An approximation obtained by truncation of a numeric value N for an
<exact numeric type> T is a value V in T such that N is not closer
to zero than is V and there is no value in T between V and N.

An approximation obtained by rounding of a numeric value N for an
<exact numeric type> T is a value V in T such that the absolute
value of the difference between N and the numeric value of V is
not greater than half the absolute value of the difference between
two successive numeric values in T. If there is more than one such
value V, then it is implementation-defined which one is taken.

or in short, "you can do it in any reasonable fashion". It looks like
our code for this has used rint() since the day it was put in,
http://git.postgresql.org/gitweb/?p=postgresql.git;a=commitdiff;h=64d9b508939fb15d72fdfa825ee8938506764d66

regards, tom lane

#6Harvey, Allan AC
HarveyA@OneSteel.com
In reply to: Alban Hertroys (#4)
Re: Should casting to integer produce same result as trunc()

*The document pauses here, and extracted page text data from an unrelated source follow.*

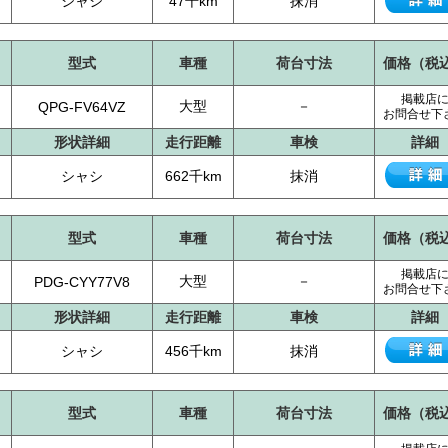
シャシ
47千km
抹消
型式
車種
荷台寸法
価格（税
掲載店
大型
－
QPG-FV64VZ
お問合せ下
形状詳細
走行距離
車検
詳細
シャシ
662千km
抹消
型式
車種
荷台寸法
価格（税
掲載店
大型
－
PDG-CYY77V8
お問合せ下
形状詳細
走行距離
車検
詳細
シャシ
456千km
抹消
型式
車種
荷台寸法
価格（税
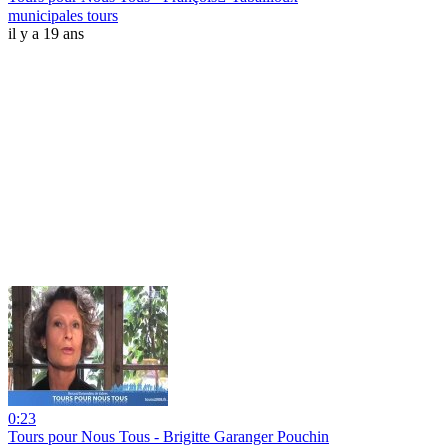
municipales tours
il y a 19 ans
0:23
Tours pour Nous Tous - Brigitte Garanger Pouchin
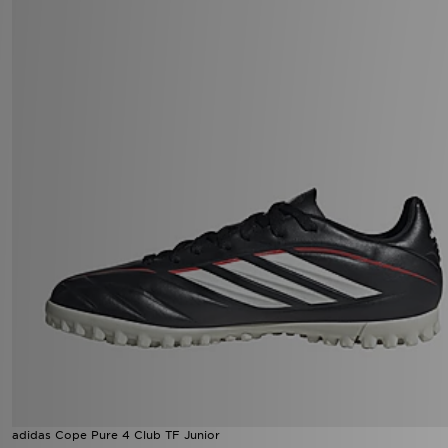
adidas Cope Pure 4 Club TF Junior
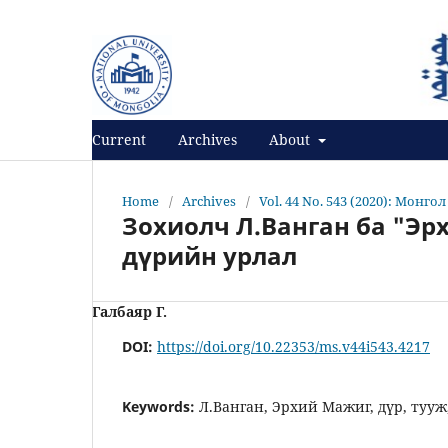
Register
Login
Current
Archives
About
Home
/
Archives
/
Vol. 44 No. 543 (2020): Монго
Зохиолч Л.Ванган ба "Эр
дүрийн урлал
Галбаяр Г.
DOI:
https://doi.org/10.22353/ms.v44i543.4217
Keywords:
Л.Ванган, Эрхий Мажиг, дүр, тууж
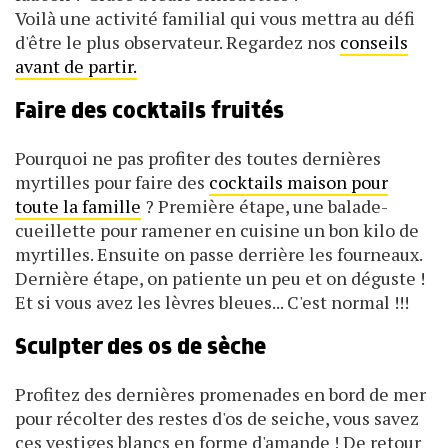
Voilà une activité familial qui vous mettra au défi
d'être le plus observateur. Regardez nos
conseils
avant de partir.
Faire des cocktails fruités
Pourquoi ne pas profiter des toutes dernières
myrtilles pour faire des
cocktails maison pour
toute la famille
? Première étape, une balade-
cueillette pour ramener en cuisine un bon kilo de
myrtilles. Ensuite on passe derrière les fourneaux.
Dernière étape, on patiente un peu et on déguste !
Et si vous avez les lèvres bleues... C'est normal !!!
Sculpter des os de sèche
Profitez des dernières promenades en bord de mer
pour récolter des restes d'os de seiche, vous savez
ces vestiges blancs en forme d'amande ! De retour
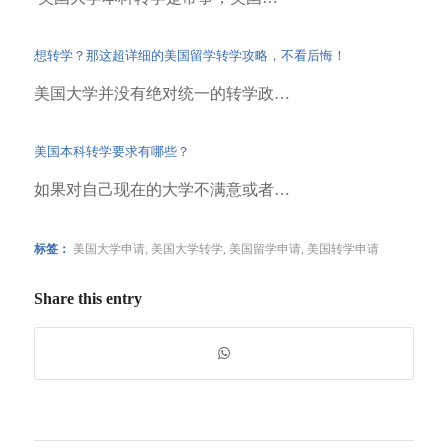
想转学？那这超详细的美国留学转学攻略，不看后悔！
美国大学并没有绝对统一的转学政…
美国本科转学要求有哪些？
如果对自己现在的大学不满意或者…
标签：
美国大学申请
,
美国大学转学
,
美国留学申请
,
美国转学申请
Share this entry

-----Original Message-----
From: Alban Hertroys [mailto:haramrae@gmail.com]
Sent: Wednesday, 12 October 2011 1:35 AM
To: Tom Lane
Cc: Harvey, Allan AC; pgsql-general@postgresql.org
Subject: Re: [GENERAL] Should casting to integer produce same
result as trunc()

On 11 October 2011 15:41, Tom Lane <tgl@sss.pgh.pa.us> wrote:

Alban Hertroys <haramrae@gmail.com> writes:

On 11 Oct 2011, at 2:55, Harvey, Allan AC wrote:

My simple understanding of trunc() and casting to an

integer says that

there is a bug here.

Which the type-cast should round to 4380103 and 4380104

respectively.

It doesn't:

That's because a cast from float to int rounds, it doesn't truncate.

regression=# select (4.7::float8)::int;
 int4
------
   5
(1 row)

I figured it would be something like that. Is that how it's defined in
the SQL standard?

All other programming languages I've come to know truncate floats on
such casts (C, php, python, java, to name a few).
This is probably quite surprising to people used to these languages.

Thanks guys, yes C/C++ is my poison, forming my expectations.